[Start of Attachment]

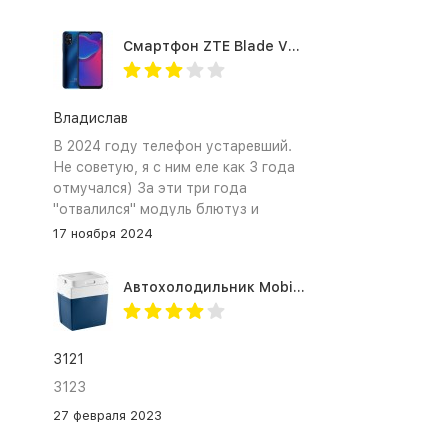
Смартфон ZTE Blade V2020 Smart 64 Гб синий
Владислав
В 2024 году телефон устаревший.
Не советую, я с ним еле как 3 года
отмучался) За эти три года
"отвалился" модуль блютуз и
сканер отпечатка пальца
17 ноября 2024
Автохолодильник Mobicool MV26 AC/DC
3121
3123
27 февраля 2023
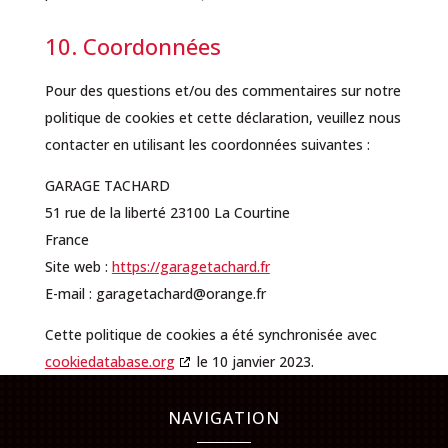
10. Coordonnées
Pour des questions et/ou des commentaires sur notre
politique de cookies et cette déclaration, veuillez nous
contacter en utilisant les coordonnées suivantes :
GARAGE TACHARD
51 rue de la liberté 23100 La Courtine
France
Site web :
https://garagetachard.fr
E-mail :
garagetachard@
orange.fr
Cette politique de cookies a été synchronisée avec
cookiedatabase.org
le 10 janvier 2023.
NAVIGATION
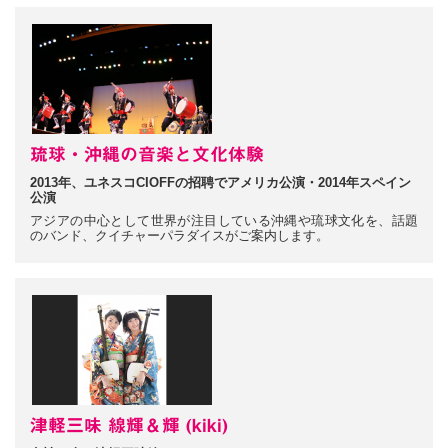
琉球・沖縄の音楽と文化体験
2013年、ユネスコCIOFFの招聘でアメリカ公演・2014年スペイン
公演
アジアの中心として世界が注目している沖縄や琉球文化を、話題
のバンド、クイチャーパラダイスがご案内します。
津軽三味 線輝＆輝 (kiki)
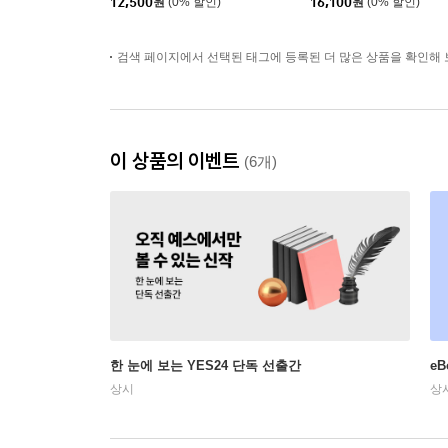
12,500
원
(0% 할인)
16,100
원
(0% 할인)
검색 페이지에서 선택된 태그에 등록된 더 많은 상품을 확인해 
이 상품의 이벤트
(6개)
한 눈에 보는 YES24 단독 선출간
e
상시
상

[End of Attachment]
[Start of Attachment]

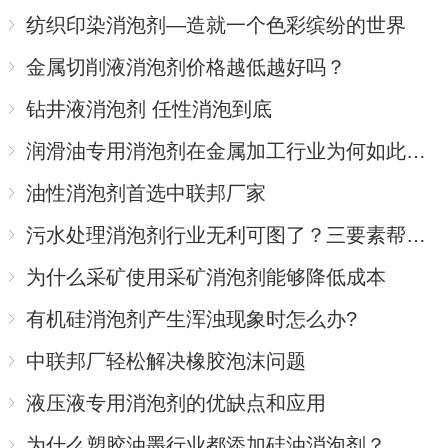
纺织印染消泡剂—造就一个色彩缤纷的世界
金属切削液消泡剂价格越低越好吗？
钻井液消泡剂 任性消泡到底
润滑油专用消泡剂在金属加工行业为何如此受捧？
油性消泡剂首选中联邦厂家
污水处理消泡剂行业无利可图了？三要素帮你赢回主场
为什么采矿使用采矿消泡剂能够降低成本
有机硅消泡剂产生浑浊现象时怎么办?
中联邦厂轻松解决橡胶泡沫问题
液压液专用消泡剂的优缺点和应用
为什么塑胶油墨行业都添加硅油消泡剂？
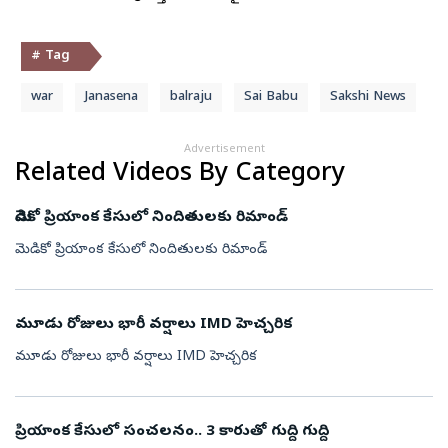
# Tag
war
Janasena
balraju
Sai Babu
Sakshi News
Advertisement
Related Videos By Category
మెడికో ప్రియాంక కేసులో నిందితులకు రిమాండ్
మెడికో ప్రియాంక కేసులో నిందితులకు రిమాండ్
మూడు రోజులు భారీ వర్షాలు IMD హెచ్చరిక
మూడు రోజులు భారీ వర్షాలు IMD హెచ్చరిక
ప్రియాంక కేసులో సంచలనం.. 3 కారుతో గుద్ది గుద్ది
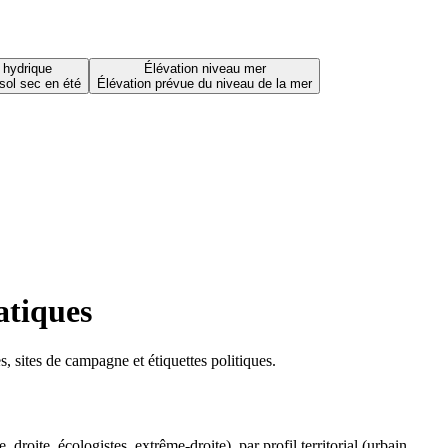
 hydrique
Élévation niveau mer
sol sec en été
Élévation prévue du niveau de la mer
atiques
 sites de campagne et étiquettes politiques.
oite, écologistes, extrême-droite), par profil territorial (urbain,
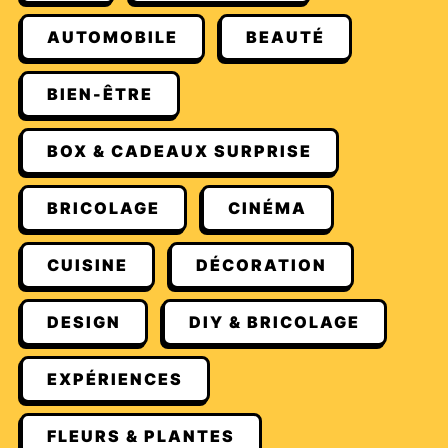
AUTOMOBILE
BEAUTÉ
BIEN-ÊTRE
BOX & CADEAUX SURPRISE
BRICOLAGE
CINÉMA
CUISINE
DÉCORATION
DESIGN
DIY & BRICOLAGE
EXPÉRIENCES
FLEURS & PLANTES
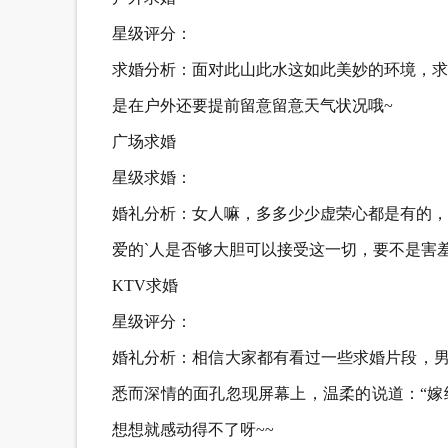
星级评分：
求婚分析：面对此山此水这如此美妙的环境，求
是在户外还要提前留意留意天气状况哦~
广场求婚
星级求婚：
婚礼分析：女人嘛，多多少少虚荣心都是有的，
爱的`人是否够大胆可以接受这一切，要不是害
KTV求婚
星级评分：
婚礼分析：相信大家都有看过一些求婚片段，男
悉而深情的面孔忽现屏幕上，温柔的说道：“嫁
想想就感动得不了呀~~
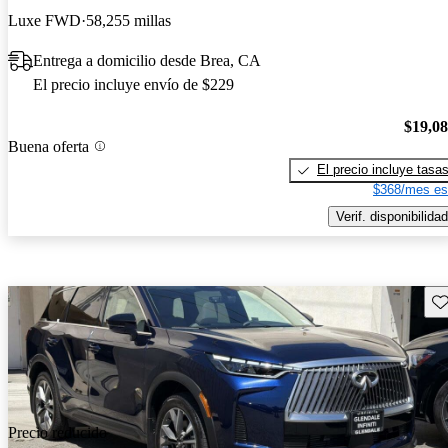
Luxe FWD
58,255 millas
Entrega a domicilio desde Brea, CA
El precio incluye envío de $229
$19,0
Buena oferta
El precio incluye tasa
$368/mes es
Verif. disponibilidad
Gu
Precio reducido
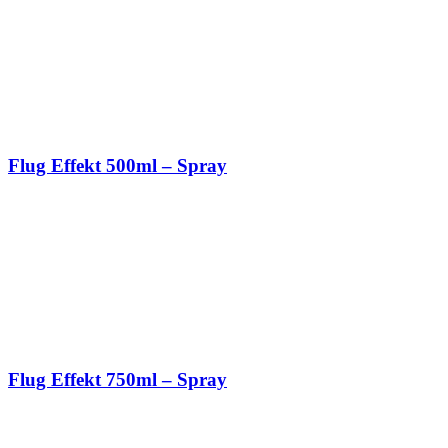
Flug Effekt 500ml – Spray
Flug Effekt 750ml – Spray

[End of Attachment]
[Start of Attachment]

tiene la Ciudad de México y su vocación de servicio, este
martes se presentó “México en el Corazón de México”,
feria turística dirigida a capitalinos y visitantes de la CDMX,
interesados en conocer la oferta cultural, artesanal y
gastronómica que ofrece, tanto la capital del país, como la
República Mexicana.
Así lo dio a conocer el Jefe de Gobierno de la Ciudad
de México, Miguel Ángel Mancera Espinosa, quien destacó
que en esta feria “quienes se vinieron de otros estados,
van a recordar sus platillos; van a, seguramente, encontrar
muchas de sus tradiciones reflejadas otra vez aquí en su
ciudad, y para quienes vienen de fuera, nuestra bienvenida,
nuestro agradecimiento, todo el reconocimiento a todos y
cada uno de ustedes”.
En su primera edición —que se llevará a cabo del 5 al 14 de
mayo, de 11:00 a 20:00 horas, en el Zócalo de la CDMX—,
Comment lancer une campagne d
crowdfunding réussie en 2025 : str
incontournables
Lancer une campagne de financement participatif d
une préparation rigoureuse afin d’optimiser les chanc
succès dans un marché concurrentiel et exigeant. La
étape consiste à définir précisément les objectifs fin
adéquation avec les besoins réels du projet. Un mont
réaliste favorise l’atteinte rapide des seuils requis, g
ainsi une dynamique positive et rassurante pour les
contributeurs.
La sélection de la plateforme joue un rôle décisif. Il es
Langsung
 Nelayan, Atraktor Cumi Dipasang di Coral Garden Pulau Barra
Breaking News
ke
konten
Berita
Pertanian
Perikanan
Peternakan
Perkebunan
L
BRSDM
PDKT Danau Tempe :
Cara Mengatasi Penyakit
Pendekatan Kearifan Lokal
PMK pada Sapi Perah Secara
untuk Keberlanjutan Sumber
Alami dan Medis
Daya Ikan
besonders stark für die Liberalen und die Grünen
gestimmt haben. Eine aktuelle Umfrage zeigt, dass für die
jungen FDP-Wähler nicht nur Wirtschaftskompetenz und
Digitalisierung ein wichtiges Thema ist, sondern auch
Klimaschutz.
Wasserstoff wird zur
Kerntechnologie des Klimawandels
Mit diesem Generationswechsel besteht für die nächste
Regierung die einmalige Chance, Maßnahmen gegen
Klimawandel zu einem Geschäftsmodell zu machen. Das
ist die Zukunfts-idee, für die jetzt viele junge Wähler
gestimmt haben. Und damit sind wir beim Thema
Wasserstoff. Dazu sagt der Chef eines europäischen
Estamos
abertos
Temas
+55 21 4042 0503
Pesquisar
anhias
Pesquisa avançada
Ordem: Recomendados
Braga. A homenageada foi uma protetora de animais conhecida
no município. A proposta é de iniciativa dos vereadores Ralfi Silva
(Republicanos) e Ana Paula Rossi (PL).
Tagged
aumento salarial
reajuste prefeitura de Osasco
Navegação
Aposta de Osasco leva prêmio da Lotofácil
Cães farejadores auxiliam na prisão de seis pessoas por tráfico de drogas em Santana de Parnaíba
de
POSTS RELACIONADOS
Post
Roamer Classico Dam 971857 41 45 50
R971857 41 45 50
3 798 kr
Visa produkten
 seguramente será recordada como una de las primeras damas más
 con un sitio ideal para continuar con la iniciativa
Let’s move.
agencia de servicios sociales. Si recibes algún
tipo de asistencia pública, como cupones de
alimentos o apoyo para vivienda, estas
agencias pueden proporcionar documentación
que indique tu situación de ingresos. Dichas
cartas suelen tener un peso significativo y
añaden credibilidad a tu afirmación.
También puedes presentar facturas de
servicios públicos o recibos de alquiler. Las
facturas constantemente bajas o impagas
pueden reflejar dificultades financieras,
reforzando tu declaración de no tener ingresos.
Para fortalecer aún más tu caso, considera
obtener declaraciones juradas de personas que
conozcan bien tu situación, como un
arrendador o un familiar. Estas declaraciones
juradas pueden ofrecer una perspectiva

[End of Attachment]

=== Directions ===
Give again, exactly as written above, every line from the one holding "Смартфон ZTE Blade V2020 Smart 64 Гб синий" to the one holding "Pour des questions", with both ends kept and the pictures left out.

=== Written solution ===
Смартфон ZTE Blade V2020 Smart 64 Гб синий
Владислав
В 2024 году телефон устаревший.
Не советую, я с ним еле как 3 года
отмучался) За эти три года
"отвалился" модуль блютуз и
сканер отпечатка пальца
17 ноября 2024
Автохолодильник Mobicool MV26 AC/DC
3121
3123
27 февраля 2023
10. Coordonnées
Pour des questions et/ou des commentaires sur notre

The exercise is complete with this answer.